The news reports had included a call-in number for the Fort Myers P.D. State and local cops were manning that line together, but Turcotte had wanted to give the media an FBI call-in number as well. He had spent the night butting heads
with a captain from Fort Myers P.D. and a Florida State Police captain named Wetherell, who hated the idea because it would tip reporters off to the terrorist connection, and he didn’t want the people of Florida to panic—as if they weren’t already panicking, thinking there were cold-blooded killers out there murdering families in their sleep.

With Josh in Maine with Special Agent Chang, Voss felt even more of an outsider in this investigation, and she fought the impulse to assert her authority at every step. Until Turcotte screwed up, it was his case to run. For the moment they had one suspect somewhere in Maine, and three others in the wind. The public had seen only pictures of the guy in Maine and one other, but thanks to the lease agreement on the place where the suspects had been living, they had now managed to track down aliases for and photographs of the other two. The two Iraqis had not only driver’s licenses, but local gym memberships that required photo ID.

Amateurs
.

But they were amateurs willing and able to murder children. The investigation had turned up only circumstantial evidence to suggest that these men were terrorists, and if they were involved in terrorist activity, she had no idea how that connected to the Greenlaws, or how they might benefit from abducting a baby in Maine. But at the moment, those were merely details. All Voss needed to know was that they were baby-killers.
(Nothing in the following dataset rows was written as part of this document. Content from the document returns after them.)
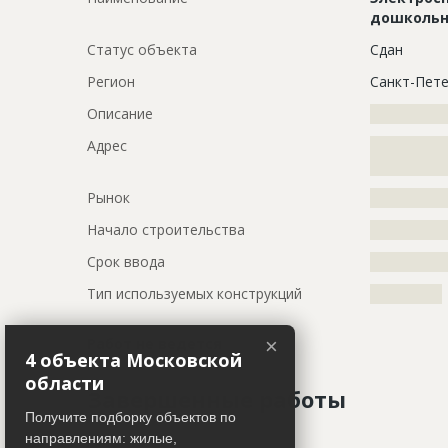
дошкольн
Статус объекта
Сдан
Регион
Санкт-Пете
Описание
?????????????
Адрес
?????????????
??????
Рынок
?????????????
Начало строительства
???????????
Срок ввода
???????????
Тип используемых конструкций
????????????
Работ не ведется
×
4 объекта Московской
области
Завершенные работы
Получите подборку объектов по
направлениям: жилые,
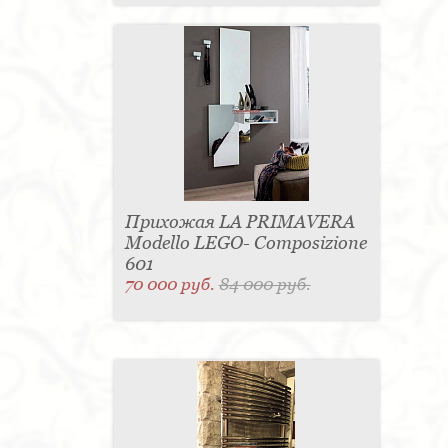
Прихожая LA PRIMAVERA
Modello LEGO- Composizione
601
70 000 руб.
84 000 руб.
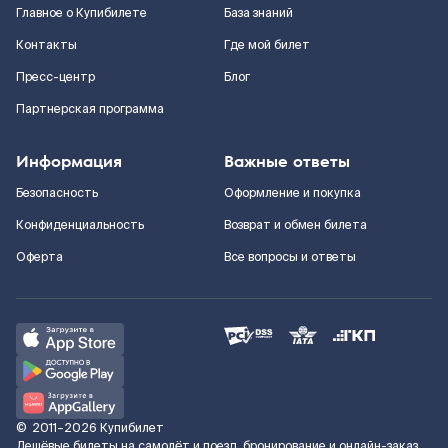
Главное о Купибилете
База знаний
Контакты
Где мой билет
Пресс-центр
Блог
Партнерская программа
Информация
Важные ответы
Безопасность
Оформление и покупка
Конфиденциальность
Возврат и обмен билета
Оферта
Все вопросы и ответы
©
2011–2026
Купибилет
Дешёвые билеты на самолёт и поезд, бронирование и онлайн-заказ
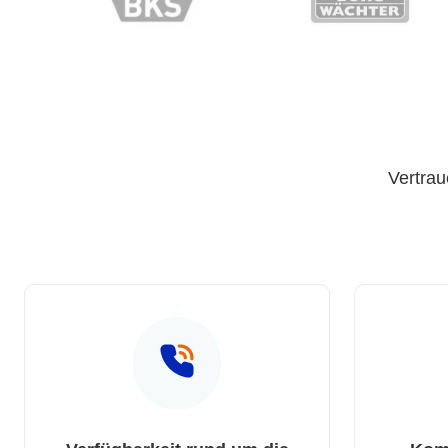
Vertrau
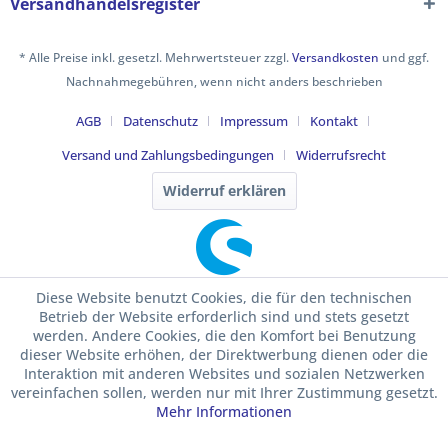
Versandhandelsregister
* Alle Preise inkl. gesetzl. Mehrwertsteuer zzgl.
Versandkosten
und ggf.
Nachnahmegebühren, wenn nicht anders beschrieben
AGB
Datenschutz
Impressum
Kontakt
Versand und Zahlungsbedingungen
Widerrufsrecht
Widerruf erklären
Diese Website benutzt Cookies, die für den technischen
Betrieb der Website erforderlich sind und stets gesetzt
werden. Andere Cookies, die den Komfort bei Benutzung
dieser Website erhöhen, der Direktwerbung dienen oder die
Interaktion mit anderen Websites und sozialen Netzwerken
vereinfachen sollen, werden nur mit Ihrer Zustimmung gesetzt.
Mehr Informationen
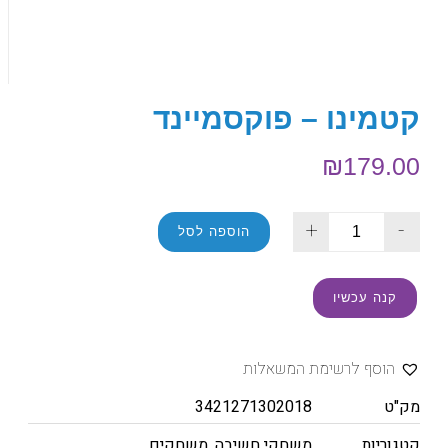
קטמינו – פוקסמיינד
₪
179.00
+
-
הוספה לסל
קנה עכשיו
הוסף לרשימת המשאלות
מק"ט
3421271302018
קטגוריות
משחקי חשיבה
,
משחקים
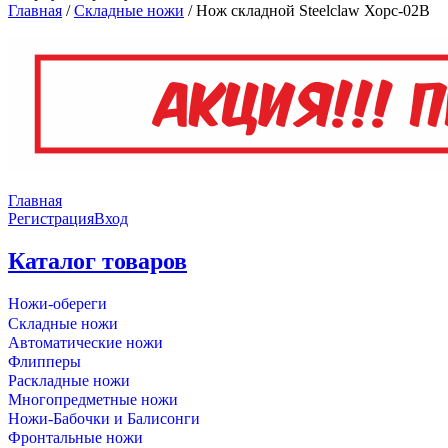
Главная
/
Складные ножи
/
Нож складной Steelclaw Хорс-02B
Главная
Регистрация
Вход
Каталог товаров
Ножи-обереги
Складные ножи
Автоматические ножи
Флипперы
Раскладные ножи
Многопредметные ножи
Ножи-Бабочки и Балисонги
Фронтальные ножи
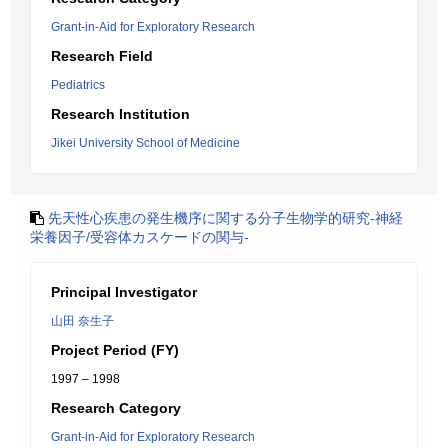
Grant-in-Aid for Exploratory Research
Research Field
Pediatrics
Research Institution
Jikei University School of Medicine
先天性心疾患の発生機序に関する分子生物学的研究-神経
栄養因子/受容体カスケードの関与-
Principal Investigator
山田 奈生子
Project Period (FY)
1997 – 1998
Research Category
Grant-in-Aid for Exploratory Research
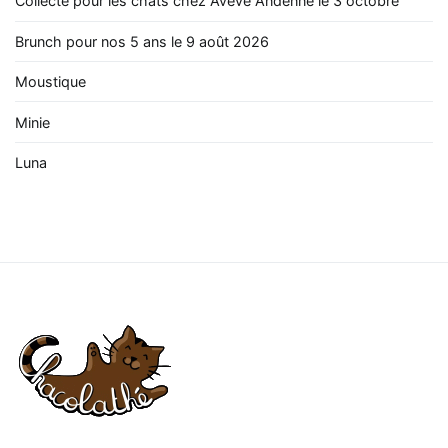
Collecte pour les chats chez Aveve Andenne le 3 octobre
Brunch pour nos 5 ans le 9 août 2026
Moustique
Minie
Luna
Emerging from the café, she blinked the sun’s glare from her eyes and lowered her sunglasses, gazing at the Days Inn across the street, where Turcotte had set up the command center for the case. Neutral territory. If he had tried to camp out in the break room at a Fort Myers police station or with the state cops, one or the other would have gotten their feathers ruffled. At least this way, they were all irritated.

And no one could irritate people as well as Ed Turcotte. As long as it wasn’t her toes he was stepping on, she didn’t mind at all. In this case, he had done exactly the right thing. Nobody came to Florida in August for fun, so there were very few guests at the Days Inn to be intimidated by the presence of so many cops, agents, and imposing guys in suits, and the
management had been more than happy to fill its rooms with people paying on a government tab.